- **PROBLEM DESCRIPTION**
Nothing but the text of the listing, repeated exactly, belongs in the answer; leave the images out.

# # #

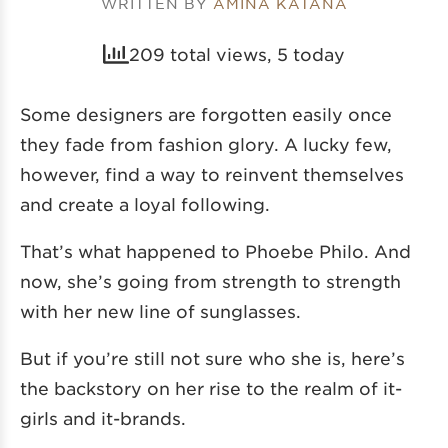
WRITTEN BY
AMINA KATANA
209 total views, 5 today
Some designers are forgotten easily once
they fade from fashion glory. A lucky few,
however, find a way to reinvent themselves
and create a loyal following.
That’s what happened to Phoebe Philo. And
now, she’s going from strength to strength
with her new line of sunglasses.
But if you’re still not sure who she is, here’s
the backstory on her rise to the realm of it-
girls and it-brands.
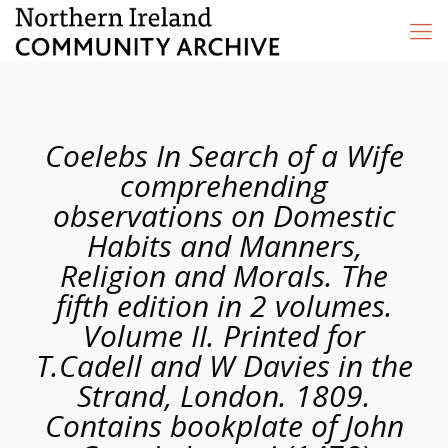
Coelebs In Search of a Wife
comprehending
observations on Domestic
Habits and Manners,
Religion and Morals. The
fifth edition in 2 volumes.
Volume II. Printed for
T.Cadell and W Davies in the
Strand, London. 1809.
Contains bookplate of John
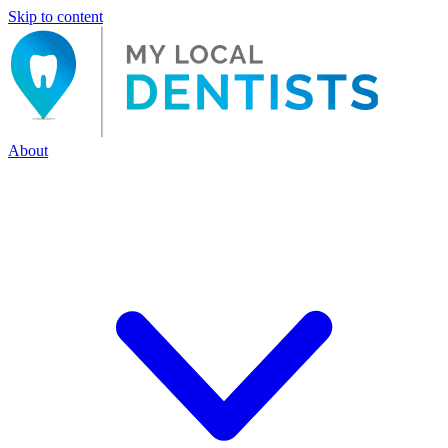
Skip to content
About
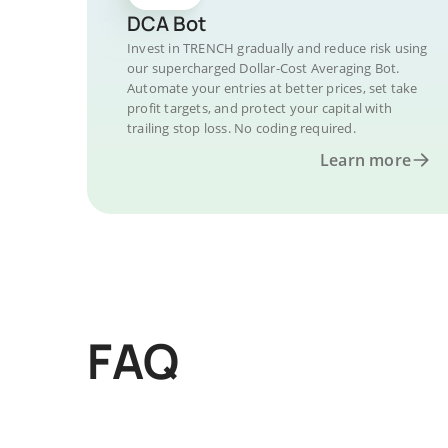
DCA Bot
Invest in TRENCH gradually and reduce risk using
our supercharged Dollar-Cost Averaging Bot.
Automate your entries at better prices, set take
profit targets, and protect your capital with
trailing stop loss. No coding required.
Learn more
FAQ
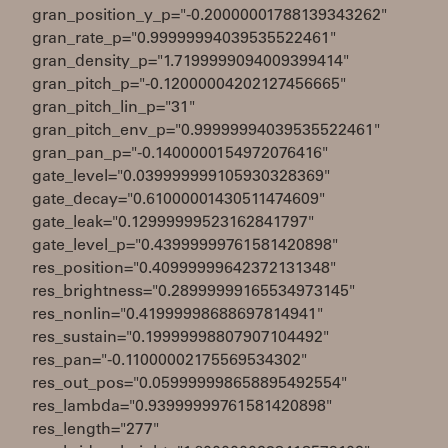
gran_position_y_p="-0.20000001788139343262"
gran_rate_p="0.99999994039535522461"
gran_density_p="1.7199999094009399414"
gran_pitch_p="-0.12000004202127456665"
gran_pitch_lin_p="31"
gran_pitch_env_p="0.99999994039535522461"
gran_pan_p="-0.1400000154972076416"
gate_level="0.039999999105930328369"
gate_decay="0.61000001430511474609"
gate_leak="0.12999999523162841797"
gate_level_p="0.43999999761581420898"
res_position="0.40999999642372131348"
res_brightness="0.28999999165534973145"
res_nonlin="0.41999998688697814941"
res_sustain="0.19999998807907104492"
res_pan="-0.11000002175569534302"
res_out_pos="0.059999998658895492554"
res_lambda="0.93999999761581420898"
res_length="277"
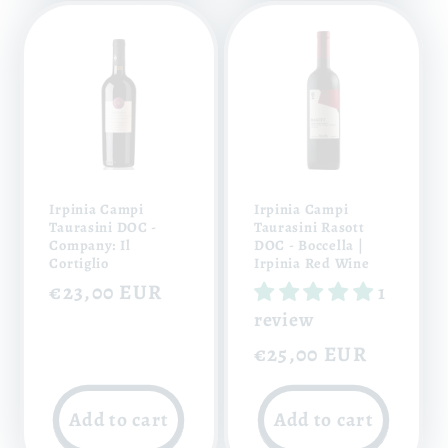
Irpinia Campi
Irpinia Campi
Taurasini DOC -
Taurasini Rasott
Company: Il
DOC - Boccella |
Cortiglio
Irpinia Red Wine
Regular
€23,00 EUR
1
price
review
Regular
€25,00 EUR
price
Add to cart
Add to cart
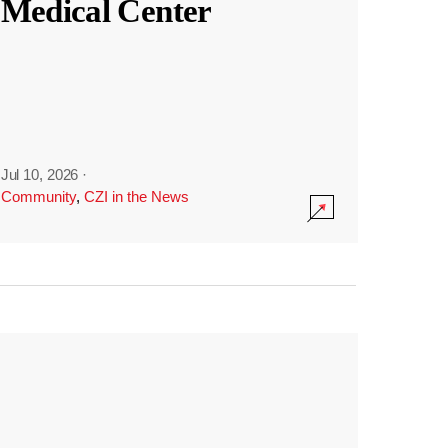
Medical Center
Jul 10, 2026
·
Community
,
CZI in the News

# # #

- **SOLUTION TO THIS TASK**
WRITTEN BY
AMINA KATANA
209 total views, 5 today
Some designers are forgotten easily once
they fade from fashion glory. A lucky few,
however, find a way to reinvent themselves
and create a loyal following.
That’s what happened to Phoebe Philo. And
now, she’s going from strength to strength
with her new line of sunglasses.
But if you’re still not sure who she is, here’s
the backstory on her rise to the realm of it-
girls and it-brands.
Coelebs In Search of a Wife
comprehending
observations on Domestic
Habits and Manners,
Religion and Morals. The
fifth edition in 2 volumes.
Volume II. Printed for
T.Cadell and W Davies in the
Strand, London. 1809.
Contains bookplate of John
Skip to content
About
DCA Bot
Invest in TRENCH gradually and reduce risk using
our supercharged Dollar-Cost Averaging Bot.
Automate your entries at better prices, set take
profit targets, and protect your capital with
trailing stop loss. No coding required.
Learn more
FAQ
gran_position_y_p="-0.20000001788139343262"
gran_rate_p="0.99999994039535522461"
gran_density_p="1.7199999094009399414"
gran_pitch_p="-0.12000004202127456665"
gran_pitch_lin_p="31"
gran_pitch_env_p="0.99999994039535522461"
gran_pan_p="-0.1400000154972076416"
gate_level="0.039999999105930328369"
gate_decay="0.61000001430511474609"
gate_leak="0.12999999523162841797"
gate_level_p="0.43999999761581420898"
res_position="0.40999999642372131348"
res_brightness="0.28999999165534973145"
res_nonlin="0.41999998688697814941"
res_sustain="0.19999998807907104492"
res_pan="-0.11000002175569534302"
res_out_pos="0.059999998658895492554"
res_lambda="0.93999999761581420898"
res_length="277"
Irpinia Campi
Irpinia Campi
Taurasini DOC -
Taurasini Rasott
Company: Il
DOC - Boccella |
Cortiglio
Irpinia Red Wine
Regular
€23,00 EUR
1
price
review
Regular
€25,00 EUR
price
Add to cart
Add to cart
Medical Center
Jul 10, 2026
·
Community
,
CZI in the News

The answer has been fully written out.